Mank/マンク(2020年製作の映画)
3.8
難しかった。
テネットよりよっぽど頭使う。

シネマート新宿、ヒューマントラストシネマ渋谷/有楽町での上映がそれぞれに良くないという噂をツイッターで目にしたので一応避けて、立川シネマシティまでわざわざ行きました。何の問題もなかったです。お客さんめっちゃ少なかったけど。

『市民ケーン』も観たことあるし、アメリカ映画史の知識もそこそこあるつもりだったけど、一回では理解できなかった。

『ソーシャル・ネットワーク』ですら付いていけないということはなかったのに、今回は全く付いていけなかった。
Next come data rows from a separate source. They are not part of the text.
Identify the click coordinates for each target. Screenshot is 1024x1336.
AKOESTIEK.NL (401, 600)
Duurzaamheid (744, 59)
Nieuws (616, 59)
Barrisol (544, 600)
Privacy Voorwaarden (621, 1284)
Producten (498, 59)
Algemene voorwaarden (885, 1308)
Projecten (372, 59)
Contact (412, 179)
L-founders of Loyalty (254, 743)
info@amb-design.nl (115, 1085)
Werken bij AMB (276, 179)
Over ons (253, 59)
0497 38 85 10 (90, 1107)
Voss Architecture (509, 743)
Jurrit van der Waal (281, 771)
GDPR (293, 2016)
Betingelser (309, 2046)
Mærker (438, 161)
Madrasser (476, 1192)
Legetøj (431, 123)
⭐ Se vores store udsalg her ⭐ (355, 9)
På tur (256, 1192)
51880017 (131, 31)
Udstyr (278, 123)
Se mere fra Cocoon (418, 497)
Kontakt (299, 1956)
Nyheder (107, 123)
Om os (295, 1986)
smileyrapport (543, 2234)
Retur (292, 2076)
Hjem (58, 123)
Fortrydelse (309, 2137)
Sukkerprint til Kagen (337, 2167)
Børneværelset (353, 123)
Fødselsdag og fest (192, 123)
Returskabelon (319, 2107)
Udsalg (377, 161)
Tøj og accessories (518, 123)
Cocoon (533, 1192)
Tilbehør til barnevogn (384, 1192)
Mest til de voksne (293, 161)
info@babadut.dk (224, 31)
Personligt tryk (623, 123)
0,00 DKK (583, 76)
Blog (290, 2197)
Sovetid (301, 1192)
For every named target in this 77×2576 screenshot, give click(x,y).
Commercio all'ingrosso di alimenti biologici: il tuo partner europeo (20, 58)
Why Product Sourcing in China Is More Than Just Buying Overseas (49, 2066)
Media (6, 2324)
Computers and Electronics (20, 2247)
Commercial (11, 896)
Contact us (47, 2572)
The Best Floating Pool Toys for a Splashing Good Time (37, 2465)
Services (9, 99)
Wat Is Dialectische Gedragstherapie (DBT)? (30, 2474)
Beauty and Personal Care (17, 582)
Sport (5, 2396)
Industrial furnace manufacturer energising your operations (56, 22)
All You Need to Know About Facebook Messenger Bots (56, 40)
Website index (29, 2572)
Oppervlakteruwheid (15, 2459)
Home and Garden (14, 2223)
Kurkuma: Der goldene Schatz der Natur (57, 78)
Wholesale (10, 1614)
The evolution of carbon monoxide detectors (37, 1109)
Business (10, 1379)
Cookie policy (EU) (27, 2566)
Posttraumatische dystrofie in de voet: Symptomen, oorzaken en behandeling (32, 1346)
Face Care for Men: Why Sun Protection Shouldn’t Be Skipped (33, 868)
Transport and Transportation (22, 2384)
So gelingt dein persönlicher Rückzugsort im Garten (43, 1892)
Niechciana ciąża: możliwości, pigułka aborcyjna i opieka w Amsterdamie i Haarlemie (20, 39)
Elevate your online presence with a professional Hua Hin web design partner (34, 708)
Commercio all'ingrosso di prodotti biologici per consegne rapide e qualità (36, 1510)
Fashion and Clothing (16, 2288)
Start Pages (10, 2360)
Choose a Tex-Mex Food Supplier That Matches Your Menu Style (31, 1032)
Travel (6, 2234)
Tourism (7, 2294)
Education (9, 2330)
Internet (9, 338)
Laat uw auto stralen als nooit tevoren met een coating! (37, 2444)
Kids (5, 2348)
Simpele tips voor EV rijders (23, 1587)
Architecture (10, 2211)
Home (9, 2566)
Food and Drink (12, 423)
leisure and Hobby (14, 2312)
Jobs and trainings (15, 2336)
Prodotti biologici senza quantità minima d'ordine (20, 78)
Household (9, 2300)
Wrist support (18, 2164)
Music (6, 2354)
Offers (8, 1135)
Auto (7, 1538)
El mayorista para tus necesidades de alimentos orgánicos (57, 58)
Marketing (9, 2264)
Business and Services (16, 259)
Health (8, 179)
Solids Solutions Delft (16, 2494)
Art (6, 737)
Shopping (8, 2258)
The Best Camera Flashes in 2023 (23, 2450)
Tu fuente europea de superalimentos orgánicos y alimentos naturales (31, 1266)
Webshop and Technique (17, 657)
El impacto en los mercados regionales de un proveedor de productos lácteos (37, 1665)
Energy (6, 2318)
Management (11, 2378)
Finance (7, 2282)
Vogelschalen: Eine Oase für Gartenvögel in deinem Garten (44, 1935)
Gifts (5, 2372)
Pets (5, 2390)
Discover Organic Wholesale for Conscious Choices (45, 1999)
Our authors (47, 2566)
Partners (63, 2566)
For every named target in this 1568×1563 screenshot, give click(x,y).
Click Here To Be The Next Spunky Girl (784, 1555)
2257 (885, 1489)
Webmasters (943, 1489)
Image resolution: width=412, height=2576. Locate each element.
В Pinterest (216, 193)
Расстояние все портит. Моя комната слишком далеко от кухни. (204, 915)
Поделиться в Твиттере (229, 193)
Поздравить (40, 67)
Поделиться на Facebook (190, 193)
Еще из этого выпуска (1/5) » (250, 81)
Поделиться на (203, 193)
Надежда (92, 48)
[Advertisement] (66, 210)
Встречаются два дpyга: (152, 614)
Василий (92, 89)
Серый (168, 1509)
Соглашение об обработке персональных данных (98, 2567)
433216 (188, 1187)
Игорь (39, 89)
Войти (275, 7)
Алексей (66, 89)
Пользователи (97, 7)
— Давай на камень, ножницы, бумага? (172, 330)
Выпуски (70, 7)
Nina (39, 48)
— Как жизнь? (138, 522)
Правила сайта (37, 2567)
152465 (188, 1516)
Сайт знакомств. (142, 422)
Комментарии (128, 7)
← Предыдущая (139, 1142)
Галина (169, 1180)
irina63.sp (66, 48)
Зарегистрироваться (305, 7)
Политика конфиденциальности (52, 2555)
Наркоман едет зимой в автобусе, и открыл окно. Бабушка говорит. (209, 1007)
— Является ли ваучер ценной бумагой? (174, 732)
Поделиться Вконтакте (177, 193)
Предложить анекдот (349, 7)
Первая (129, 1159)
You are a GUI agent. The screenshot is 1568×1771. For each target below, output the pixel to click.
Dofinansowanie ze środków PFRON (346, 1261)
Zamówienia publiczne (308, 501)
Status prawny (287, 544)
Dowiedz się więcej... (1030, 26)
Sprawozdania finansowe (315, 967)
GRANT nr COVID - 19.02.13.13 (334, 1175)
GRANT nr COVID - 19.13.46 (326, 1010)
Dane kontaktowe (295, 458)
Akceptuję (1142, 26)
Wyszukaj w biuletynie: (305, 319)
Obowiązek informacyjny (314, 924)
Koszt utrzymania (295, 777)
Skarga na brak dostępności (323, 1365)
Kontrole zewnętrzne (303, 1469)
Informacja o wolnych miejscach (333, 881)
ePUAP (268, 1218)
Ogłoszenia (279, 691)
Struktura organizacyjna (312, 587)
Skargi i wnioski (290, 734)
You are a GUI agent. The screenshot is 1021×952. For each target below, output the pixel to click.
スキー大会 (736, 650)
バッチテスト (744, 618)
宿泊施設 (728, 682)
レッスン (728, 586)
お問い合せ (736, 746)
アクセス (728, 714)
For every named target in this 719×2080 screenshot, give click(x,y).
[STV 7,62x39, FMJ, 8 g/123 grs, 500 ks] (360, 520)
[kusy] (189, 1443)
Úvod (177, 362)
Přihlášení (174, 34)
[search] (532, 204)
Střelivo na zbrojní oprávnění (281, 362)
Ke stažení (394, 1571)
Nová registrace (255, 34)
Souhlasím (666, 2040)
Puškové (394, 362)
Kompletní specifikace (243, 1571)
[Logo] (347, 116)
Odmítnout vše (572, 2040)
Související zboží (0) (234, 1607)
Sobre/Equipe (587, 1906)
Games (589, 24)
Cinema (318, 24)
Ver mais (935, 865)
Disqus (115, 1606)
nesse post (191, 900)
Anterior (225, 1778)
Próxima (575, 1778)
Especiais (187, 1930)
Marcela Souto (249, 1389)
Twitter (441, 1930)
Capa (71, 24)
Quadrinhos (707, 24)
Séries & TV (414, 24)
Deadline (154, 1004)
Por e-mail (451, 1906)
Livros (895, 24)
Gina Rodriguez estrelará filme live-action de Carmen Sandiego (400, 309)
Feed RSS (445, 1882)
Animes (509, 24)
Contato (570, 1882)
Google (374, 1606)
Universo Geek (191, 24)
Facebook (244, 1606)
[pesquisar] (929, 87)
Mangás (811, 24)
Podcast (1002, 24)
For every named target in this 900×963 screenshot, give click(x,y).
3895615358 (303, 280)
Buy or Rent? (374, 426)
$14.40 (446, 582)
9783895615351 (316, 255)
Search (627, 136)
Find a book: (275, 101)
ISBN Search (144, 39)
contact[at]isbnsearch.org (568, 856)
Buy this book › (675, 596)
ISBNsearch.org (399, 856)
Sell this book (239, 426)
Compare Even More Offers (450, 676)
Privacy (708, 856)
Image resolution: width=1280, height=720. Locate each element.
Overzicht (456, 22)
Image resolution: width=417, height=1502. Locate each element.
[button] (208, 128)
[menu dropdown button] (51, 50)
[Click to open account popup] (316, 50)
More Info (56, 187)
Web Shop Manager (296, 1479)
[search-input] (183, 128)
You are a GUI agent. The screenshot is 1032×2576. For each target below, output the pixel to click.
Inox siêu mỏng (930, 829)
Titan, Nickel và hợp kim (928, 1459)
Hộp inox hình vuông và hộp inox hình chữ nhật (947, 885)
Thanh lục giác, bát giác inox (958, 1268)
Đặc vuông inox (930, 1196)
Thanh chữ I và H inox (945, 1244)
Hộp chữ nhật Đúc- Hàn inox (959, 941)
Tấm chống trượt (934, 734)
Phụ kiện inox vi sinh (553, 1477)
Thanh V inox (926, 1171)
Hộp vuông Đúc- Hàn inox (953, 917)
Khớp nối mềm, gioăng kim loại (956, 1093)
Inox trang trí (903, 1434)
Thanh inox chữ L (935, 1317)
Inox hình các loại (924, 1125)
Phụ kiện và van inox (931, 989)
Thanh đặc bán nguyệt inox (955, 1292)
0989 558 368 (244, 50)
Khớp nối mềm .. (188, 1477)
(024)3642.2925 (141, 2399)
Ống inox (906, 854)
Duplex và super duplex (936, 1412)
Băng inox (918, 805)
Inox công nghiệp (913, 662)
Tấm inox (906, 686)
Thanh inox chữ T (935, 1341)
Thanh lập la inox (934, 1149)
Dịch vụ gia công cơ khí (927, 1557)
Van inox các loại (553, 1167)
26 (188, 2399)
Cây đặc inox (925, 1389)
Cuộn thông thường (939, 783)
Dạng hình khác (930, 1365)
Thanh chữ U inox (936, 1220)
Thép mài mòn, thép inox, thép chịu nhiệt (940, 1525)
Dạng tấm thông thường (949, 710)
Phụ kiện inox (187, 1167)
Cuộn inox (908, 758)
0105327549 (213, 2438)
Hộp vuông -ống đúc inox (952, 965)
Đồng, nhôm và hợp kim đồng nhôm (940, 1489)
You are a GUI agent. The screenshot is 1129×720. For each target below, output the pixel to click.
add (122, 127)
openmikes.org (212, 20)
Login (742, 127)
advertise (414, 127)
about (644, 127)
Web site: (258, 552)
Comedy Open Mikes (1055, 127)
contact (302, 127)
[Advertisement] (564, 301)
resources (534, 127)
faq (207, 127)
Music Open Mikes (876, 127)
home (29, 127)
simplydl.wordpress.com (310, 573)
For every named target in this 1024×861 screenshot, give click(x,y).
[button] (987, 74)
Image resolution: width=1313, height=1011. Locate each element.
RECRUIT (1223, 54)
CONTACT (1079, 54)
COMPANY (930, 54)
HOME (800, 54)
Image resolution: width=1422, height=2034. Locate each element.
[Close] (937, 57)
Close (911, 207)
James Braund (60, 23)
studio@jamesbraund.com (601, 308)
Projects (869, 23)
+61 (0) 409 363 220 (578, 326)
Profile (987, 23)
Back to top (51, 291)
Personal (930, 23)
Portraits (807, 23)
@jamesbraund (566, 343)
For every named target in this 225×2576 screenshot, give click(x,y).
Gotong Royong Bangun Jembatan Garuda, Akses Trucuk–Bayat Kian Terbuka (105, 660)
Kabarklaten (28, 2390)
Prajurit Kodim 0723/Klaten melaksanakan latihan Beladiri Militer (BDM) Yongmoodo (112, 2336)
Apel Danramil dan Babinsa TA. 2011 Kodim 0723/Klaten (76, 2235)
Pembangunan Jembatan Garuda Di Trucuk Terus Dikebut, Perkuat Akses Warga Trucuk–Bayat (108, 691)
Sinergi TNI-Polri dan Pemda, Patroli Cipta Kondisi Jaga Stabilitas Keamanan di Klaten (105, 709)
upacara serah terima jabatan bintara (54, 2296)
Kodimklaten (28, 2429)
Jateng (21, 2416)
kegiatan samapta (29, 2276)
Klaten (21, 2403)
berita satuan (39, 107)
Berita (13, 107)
家でNetflixで、吹替版が制作されていれば吹替版で、もう一度観よう。

「マインドハンター」を観ても思ったけど、フィンチャー(特に近年の、なのか?それとも、以前の作品も今見返すとそうなのか分からないけど)はカット割りすぎてるのが好きになれない。

カット割りが細かすぎる。目まぐるしすぎる。そんなに割る必要ある?好みじゃない。

画や音の質感だけは昔の映画風だけど、演出やカメラワークや編集は完全に現代のもの。回想と現在を行ったり来たりする構成も『市民ケーン』を踏襲しているのだろうけど、あまり上手いとは思えなかった……。

ゲイリー・オールドマンは素晴らしい役者だし、多分マンクも魅力的なキャラクターだったと思うけど、イマイチ輝かせきれていない演出だったように感じた。

ブライアン・クランストンが演じたダルトン・トランボを思い出した。映画全体はコーエン兄弟の『ヘイル,シーザー!』を思い出したり。ちょっと時代が違うけど。

素晴らしかったのはリリー・コリンズ。あの役がなぜ必要だったのかはよく分かってないけど、この映画の画と音の質感に合ってた。つまり、40年代の映画に出てても違和感がないルックス。素敵。

まあフィンチャーの映画は見返すと更に面白く感じたりするから、あくまで現段階の感想です。